Il a ensuite communiqué que les guerres façonnent l’Histoire et sont déterminantes pour de nombreuses familles, entreprises et nations. Au sein de la brasserie Dubuisson, les deux guerres mondiales ont imprimé des marques indélébiles. Personne n’a oublié non plus l’esprit de résistance dont ont fait preuve certains aïeux mais cela ne les rend pas antiallemands. La page a été si bien tournée qu’elle n’apparaît plus désormais que dans le livre de leur propre histoire.

L’annonceur a précisé que c’est ce livre, cette histoire familiale, que les campagnes radiophoniques racontées avec brio par Stéphane Bern ont voulu retracer. Il a sélectionné quelques moments clés et les a mis en scène, de la façon la moins romancée possible mais bien sûr en soignant la narration pour que les auditeurs aient envie d’écouter et pour que le message diffusé soit plus plaisant qu’ennuyeux, même s’il se veut d’abord informatif.

D’où le choix de Stéphane Bern, passeur d’histoires respecté et talentueux et le parti pris, avec lui, de faire vivre les moments choisis comme des mini-reconstitutions d’époque pour que chaque auditeur puisse se projeter et rentre dans l’ambiance du message.

Sur le sujet spécifique du terme employé, l’annonceur ne veut certainement pas encourager ce genre d’attitude et son intention n’est évidemment pas de heurter des sensibilités.

Il a voulu rendre l’époque et l’époque était à la guerre, aux tensions, aux caricatures abjectes. Et il n’était pas question de gommer ces pans si importants de notre histoire. Le mot « boches » traduit la réalité du moment, du moins la réalité vue par tous ceux qui, activement ou passivement, résistaient à l’envahisseur. Tous ceux-là disaient ou du moins pensaient « boches », pas « Allemands ». La motivation sémantique était seulement la cohérence. Si cela a pu raviver quelques plaies, il en est navré et présente ses sincères excuses.

Décision du Jury

Le Jury a constaté que le spot radio évoque une situation historique (« Eté 1917, les Allemands réquisitionnent tous les cuivres pour en faire des munitions. ») et que dans ce contexte, on entend la voix d’un homme incarnant Clovis Dubuisson qui veut défendre sa brasserie et qui dit : « Les cuves elles sont faites pour brasser de la bière pas pour armer les boches. ».

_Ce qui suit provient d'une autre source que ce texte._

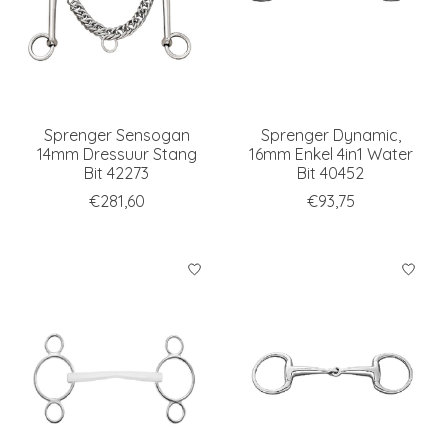
Sprenger Sensogan
Sprenger Dynamic,
14mm Dressuur Stang
16mm Enkel 4in1 Water
Bit 42273
Bit 40452
€281,60
€93,75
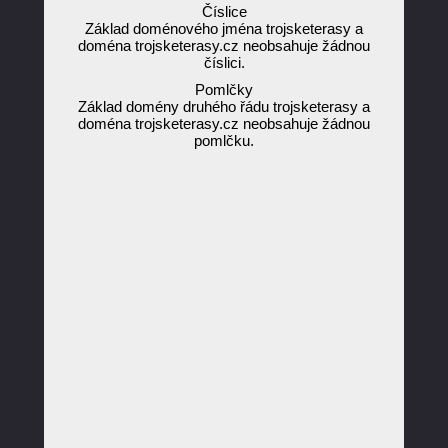
Číslice
Základ doménového jména trojsketerasy a
doména trojsketerasy.cz neobsahuje žádnou
číslici.
Pomlčky
Základ domény druhého řádu trojsketerasy a
doména trojsketerasy.cz neobsahuje žádnou
pomlčku.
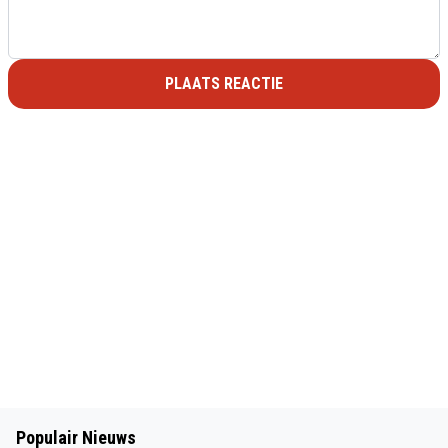
PLAATS REACTIE
Populair Nieuws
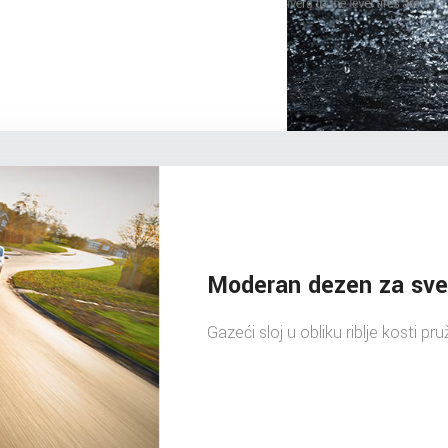
Moderan dezen za sve
Gazeći sloj u obliku riblje kosti pr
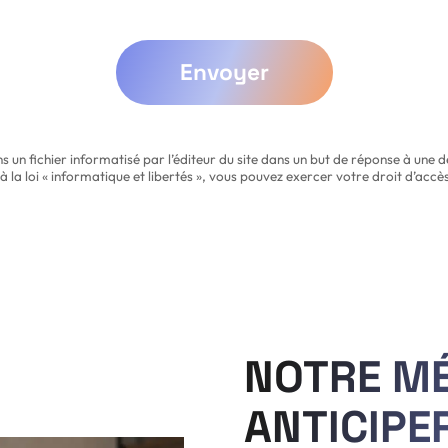
Envoyer
ans un fichier informatisé par l’éditeur du site dans un but de réponse à u
la loi « informatique et libertés », vous pouvez exercer votre droit d’accès
NOTRE M
ANTICIPE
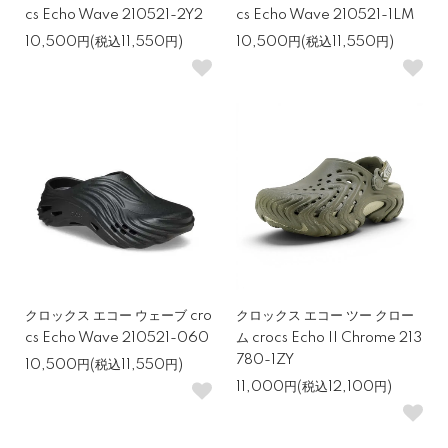
cs Echo Wave 210521-2Y2
cs Echo Wave 210521-1LM
10,500円(税込11,550円)
10,500円(税込11,550円)
クロックス エコー ウェーブ cro
クロックス エコー ツー クロー
cs Echo Wave 210521-060
ム crocs Echo II Chrome 213
780-1ZY
10,500円(税込11,550円)
11,000円(税込12,100円)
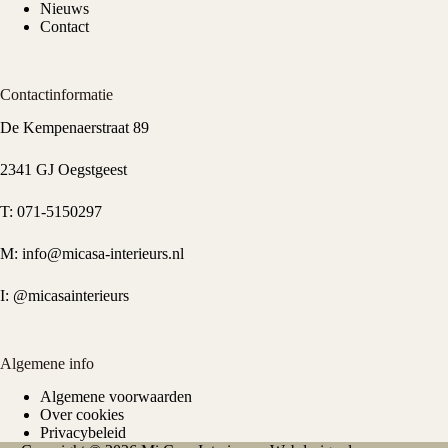
Nieuws
Contact
Contactinformatie
De Kempenaerstraat 89
2341 GJ Oegstgeest
T:
071-5150297
M:
info@micasa-interieurs.nl
I:
@micasainterieurs
Algemene info
Algemene voorwaarden
Over cookies
Privacybeleid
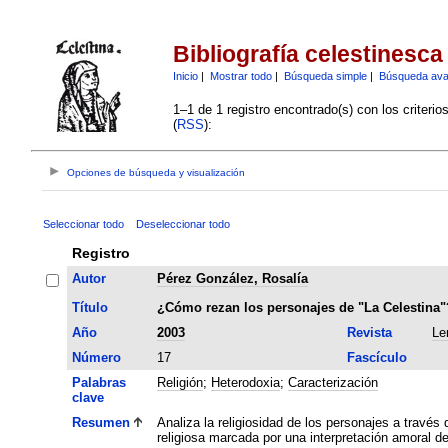
Bibliografía celestinesca
Inicio
|
Mostrar todo
|
Búsqueda simple
|
Búsqueda av
1–1 de 1 registro encontrado(s) con los criteri
(
RSS
):
Opciones de búsqueda y visualización
Seleccionar todo
Deseleccionar todo
Registro
Autor
Pérez González, Rosalía
Título
¿Cómo rezan los personajes de "La Celestina"
Año
2003
Revista
Le
Número
17
Fascículo
Palabras
Religión
;
Heterodoxia
;
Caracterización
clave
Resumen
Analiza la religiosidad de los personajes a través
religiosa marcada por una interpretación amoral de 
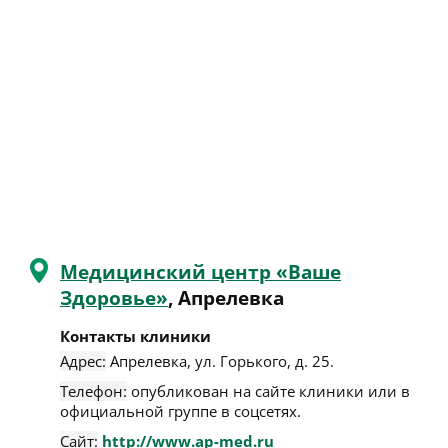
Медицинский центр «Ваше
Здоровье»
, Апрелевка
Контакты клиники
Адрес:
Апрелевка
,
ул. Горького, д. 25
.
Телефон:
опубликован на сайте клиники или в
официальной группе в соцсетях.
Сайт:
http://www.ap-med.ru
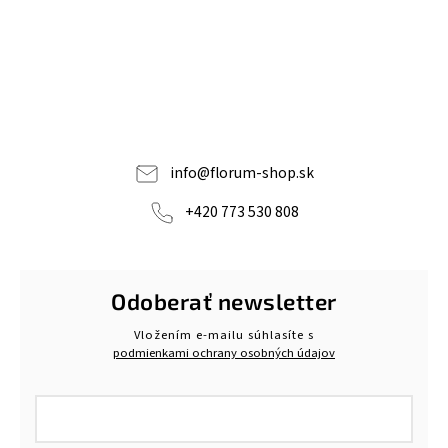
info
@
florum-shop.sk
+420 773 530 808
Odoberať newsletter
Vložením e-mailu súhlasíte s
podmienkami ochrany osobných údajov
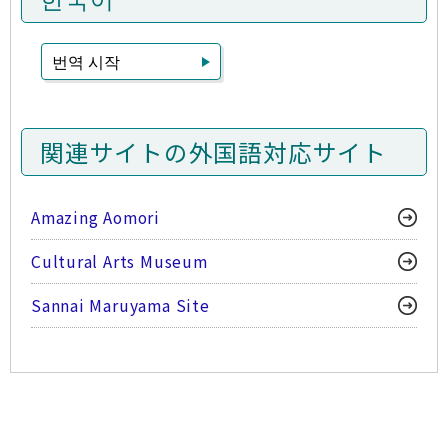
번역 시작
関連サイトの外国語対応サイト
Amazing Aomori
Cultural Arts Museum
Sannai Maruyama Site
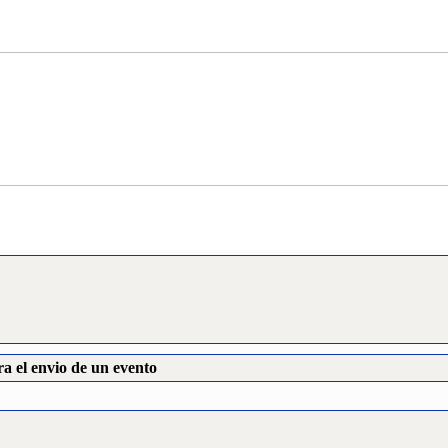
a el envio de un evento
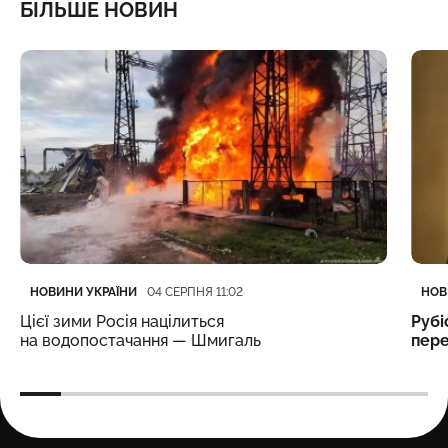
БІЛЬШЕ НОВИН
Категорія
Дата публікації
Кате
Дата
НОВИНИ УКРАЇНИ
НОВ
04 СЕРПНЯ 11:02
Цієї зими Росія націлиться
Рубі
на водопостачання — Шмигаль
пере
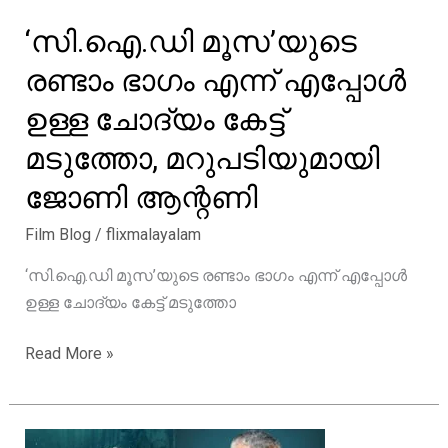
‘സി.ഐ.ഡി മൂസ’യുടെ
രണ്ടാം ഭാഗം എന്ന് എപ്പോൾ
ഉള്ള ചോദ്യം കേട്ട്
മടുത്തോ, മറുപടിയുമായി
ജോണി ആന്റണി
Film Blog
/
flixmalayalam
‘സി.ഐ.ഡി മൂസ’യുടെ രണ്ടാം ഭാഗം എന്ന് എപ്പോൾ
ഉള്ള ചോദ്യം കേട്ട് മടുത്തോ
‘സി.ഐ.ഡി
Read More »
മൂസ’യുടെ
രണ്ടാം
ഭാഗം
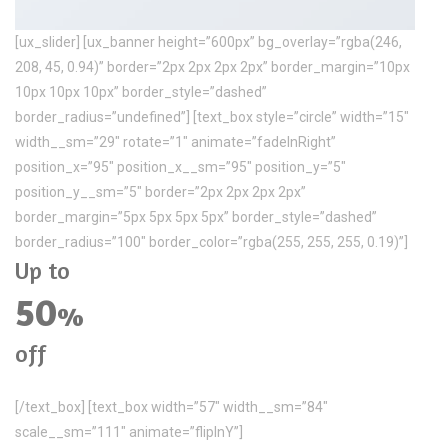
[ux_slider] [ux_banner height=”600px” bg_overlay=”rgba(246,
208, 45, 0.94)” border=”2px 2px 2px 2px” border_margin=”10px
10px 10px 10px” border_style=”dashed”
border_radius=”undefined”] [text_box style=”circle” width=”15″
width__sm=”29″ rotate=”1″ animate=”fadeInRight”
position_x=”95″ position_x__sm=”95″ position_y=”5″
position_y__sm=”5″ border=”2px 2px 2px 2px”
border_margin=”5px 5px 5px 5px” border_style=”dashed”
border_radius=”100″ border_color=”rgba(255, 255, 255, 0.19)”]
Up to
50
%
off
[/text_box] [text_box width=”57″ width__sm=”84″
scale__sm=”111″ animate=”flipInY”]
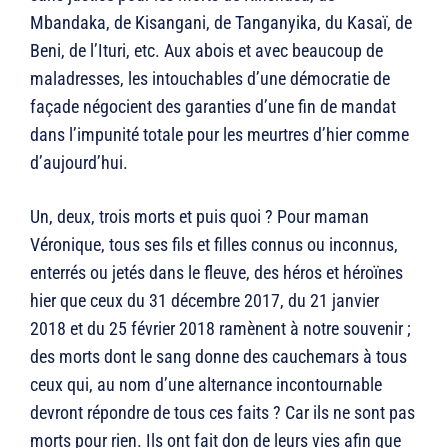
Mbandaka, de Kisangani, de Tanganyika, du Kasaï, de
Beni, de l’Ituri, etc. Aux abois et avec beaucoup de
maladresses, les intouchables d’une démocratie de
façade négocient des garanties d’une fin de mandat
dans l’impunité totale pour les meurtres d’hier comme
d’aujourd’hui.
Un, deux, trois morts et puis quoi ? Pour maman
Véronique, tous ses fils et filles connus ou inconnus,
enterrés ou jetés dans le fleuve, des héros et héroïnes
hier que ceux du 31 décembre 2017, du 21 janvier
2018 et du 25 février 2018 ramènent à notre souvenir ;
des morts dont le sang donne des cauchemars à tous
ceux qui, au nom d’une alternance incontournable
devront répondre de tous ces faits ? Car ils ne sont pas
morts pour rien. Ils ont fait don de leurs vies afin que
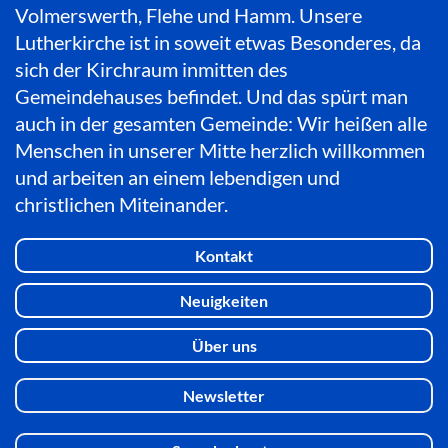
Volmerswerth, Flehe und Hamm. Unsere
Lutherkirche ist in soweit etwas Besonderes, da
sich der Kirchraum inmitten des
Gemeindehauses befindet. Und das spürt man
auch in der gesamten Gemeinde: Wir heißen alle
Menschen in unserer Mitte herzlich willkommen
und arbeiten an einem lebendigen und
christlichen Miteinander.
Kontakt
Neuigkeiten
Über uns
Newsletter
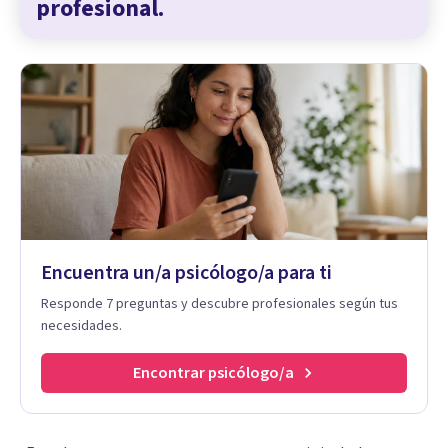
profesional.
Encuentra un/a psicólogo/a para ti
Responde 7 preguntas y descubre profesionales según tus
necesidades.
Encontrar psicólogo/a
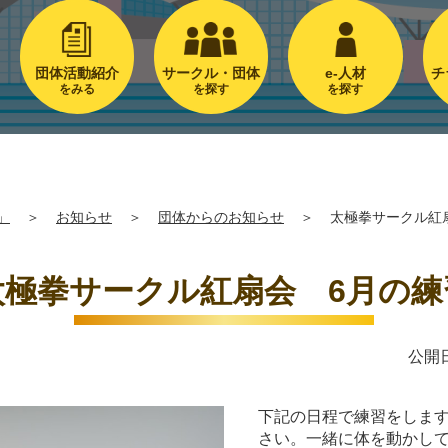
団体活動紹介
サークル・団体
e-人材
チ
をみる
を探す
を探す
」
＞
お知らせ
＞
団体からのお知らせ
＞
太極拳サークル紅
太極拳サークル紅扇会 6月の練
公開日
下記の日程で練習をしま
さい。一緒に体を動かし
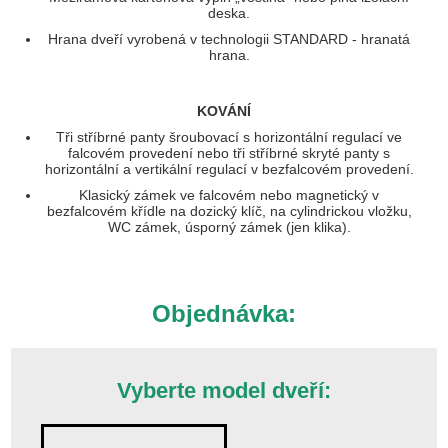
deska.
Hrana dveří vyrobená v technologii STANDARD - hranatá
hrana.
KOVÁNÍ
Tři stříbrné panty šroubovací s horizontální regulací ve
falcovém provedení nebo tři stříbrné skryté panty s
horizontální a vertikální regulací v bezfalcovém provedení.
Klasický zámek ve falcovém nebo magnetický v
bezfalcovém křídle na dozický klíč, na cylindrickou vložku,
WC zámek, úsporný zámek (jen klika).
Objednávka:
Vyberte model dveří:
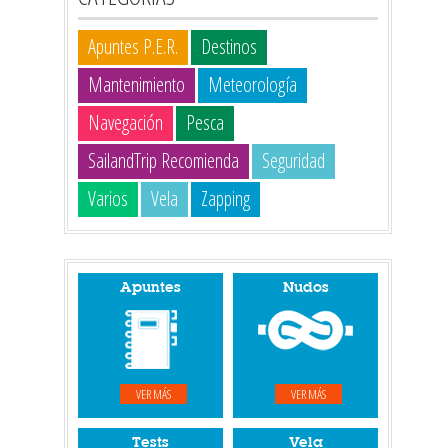
Apuntes P.E.R.
Destinos
Mantenimiento
Meteorología
Navegación
Pesca
SailandTrip Recomienda
Seguridad
Varios
Vela
Zapping
Apuntes
Nudos
VER MÁS
VER MÁS
Tests
Vela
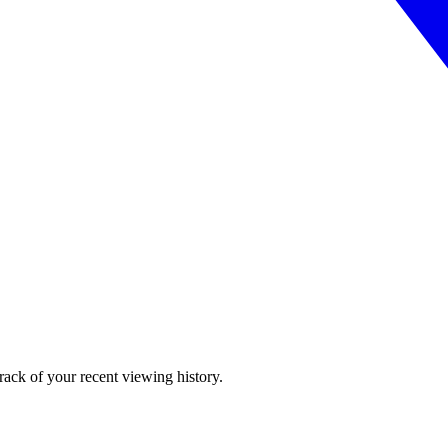
ack of your recent viewing history.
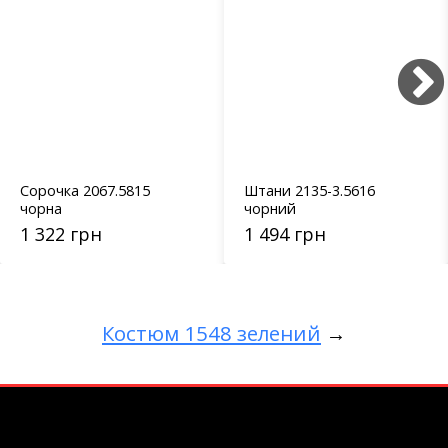
Сорочка 2067.5815
Штани 2135-3.5616
чорна
чорний
1 322 грн
1 494 грн
Костюм 1548 зелений
→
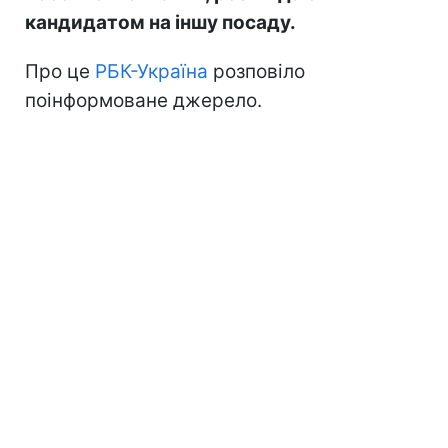
кандидатом на іншу посаду.
Про це
РБК-Україна
розповіло
поінформоване джерело.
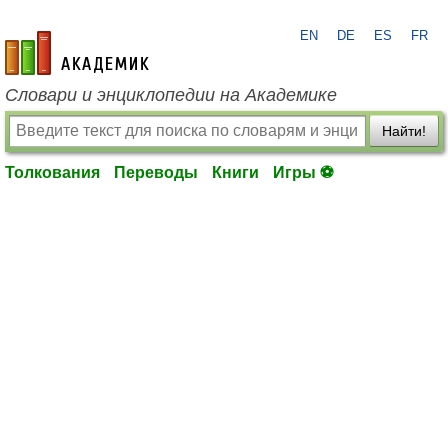
EN
DE
ES
FR
academic.ru
Словари и энциклопедии на Академике
Найти!
Толкования
Переводы
Книги
Игры ⚽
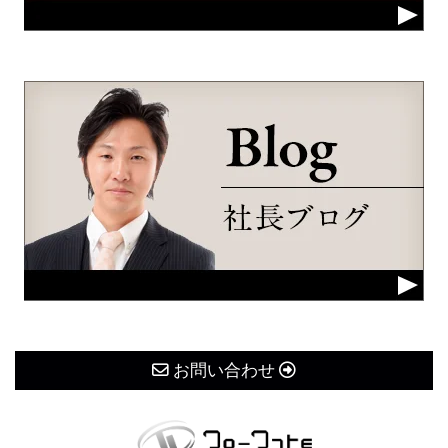
お問い合わせ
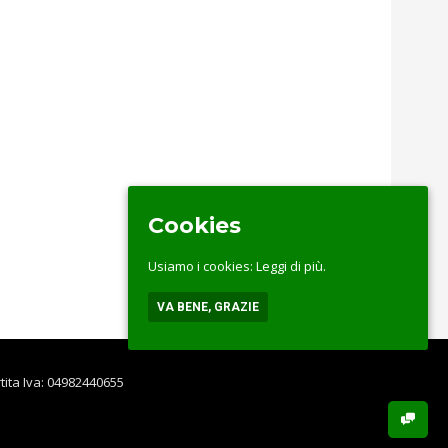
Cookies
Usiamo i cookies:
Leggi di più.
VA BENE, GRAZIE
rtita Iva: 04982440655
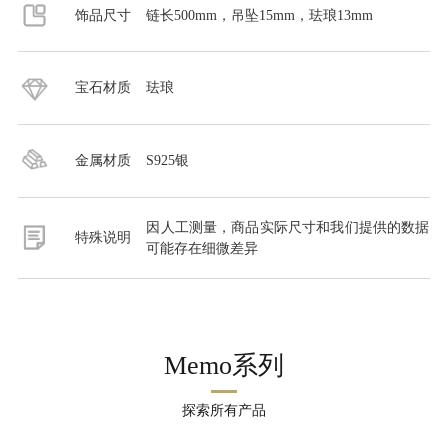
饰品尺寸
链长500mm，吊坠15mm，珐琅13mm
宝石材质
珐琅
金属材质
S925银
因人工测量，商品实际尺寸和我们提供的数据
特殊说明
可能存在细微差异
Memo系列
探索所有产品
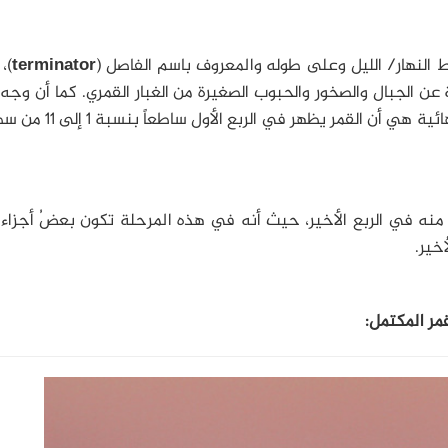
 النهار/ الليل وعلى طوله والمعروف باسم الفاصل (
terminator
)،
ة عن الجبال والصخور والحبوب الصغيرة من الغبار القمري. كما أن وجه 
ملطخ بالعديد من المناطق المظلمة. والنتيجة النهائية هي أن القمر
ول منه في الربع الأخير، حيث أنه في هذه المرحلة تكون بعضُ أجزاء 
خير.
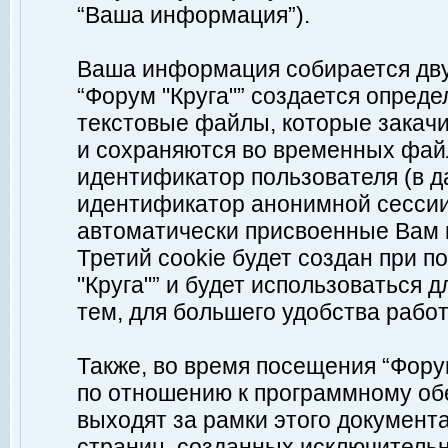
“Ваша информация”).
Ваша информация собирается дву
“Форум "Круга"” создается опреде
текстовые файлы, которые закач
и сохраняются во временных файл
идентификатор пользователя (в д
идентификатор анонимной сессии 
автоматически присвоенные Вам
Третий cookie будет создан при 
"Круга"” и будет использоваться
тем, для большего удобства рабо
Также, во время посещения “Фору
по отношению к программному обе
выходят за рамки этого документа
страниц, созданных исключитель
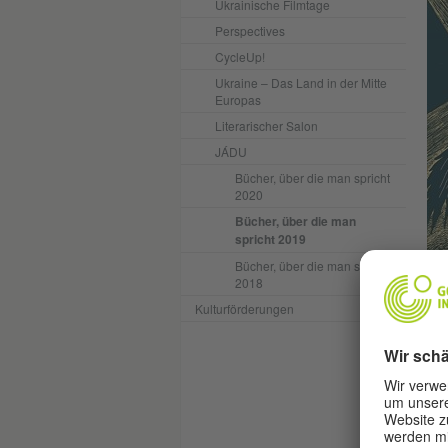
Ukrainische Filmtage
Perspectives
CycleUp!
Ukraine – Das Land in der Mitte
Europas
Literarischer Salon
JÁDU
Bücher, über die man spricht
2020
Bücher, über die man
spricht 2019
Bücher, über die man spricht
2018
Kulturförderungen
man
mit
lus
im 
bes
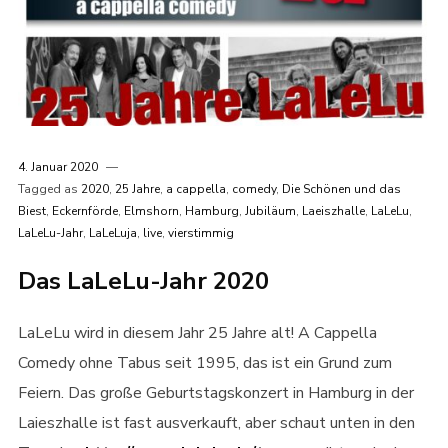
4. Januar 2020
Tagged as
2020
,
25 Jahre
,
a cappella
,
comedy
,
Die Schönen und das
Biest
,
Eckernförde
,
Elmshorn
,
Hamburg
,
Jubiläum
,
Laeiszhalle
,
LaLeLu
,
LaLeLu-Jahr
,
LaLeLuja
,
live
,
vierstimmig
Das LaLeLu-Jahr 2020
LaLeLu wird in diesem Jahr 25 Jahre alt! A Cappella
Comedy ohne Tabus seit 1995, das ist ein Grund zum
Feiern. Das große Geburtstagskonzert in Hamburg in der
Laieszhalle ist fast ausverkauft, aber schaut unten in den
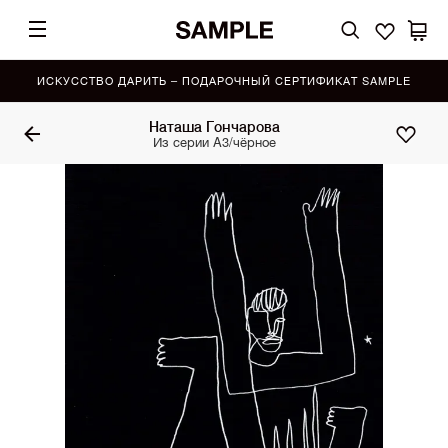
ИСКУССТВО ДАРИТЬ – ПОДАРОЧНЫЙ СЕРТИФИКАТ SAMPLE
Наташа Гончарова
Из серии A3/чёрное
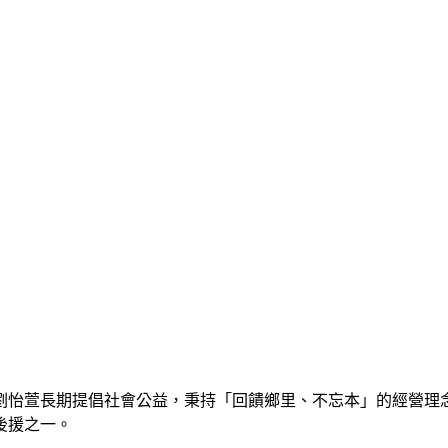
劉怡萱長期提倡社會公益，秉持「回饋鄉里、不忘本」的經營理
後援之一。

Le Jury est d’avis que le spot radio met ainsi en scène une période de l’histoire, à savoir la première guerre mondiale, période où le terme « boches » était utilisé pour désigner les Allemands en tant qu’occupants pendant la guerre.

Le Jury est d’avis que l’utilisation du terme « boches » dans la publicité ne vise donc aucunement la population allemande en général et ne se situe pas dans un contexte actuel.

Vu le cadre historique qui apparaît clairement dans le spot, le Jury a estimé que la publicité n’est pas de nature à dénigrer les Allemands et ne cautionne pas de discrimination fondée sur la nationalité ni ne porte atteinte à la dignité humaine.

A défaut d’infraction aux dispositions légales et autodisciplinaires, le Jury a estimé n'avoir pas de remarques à formuler sur ce point. 

Suite

A défaut d’appel, ce dossier a été clôturé.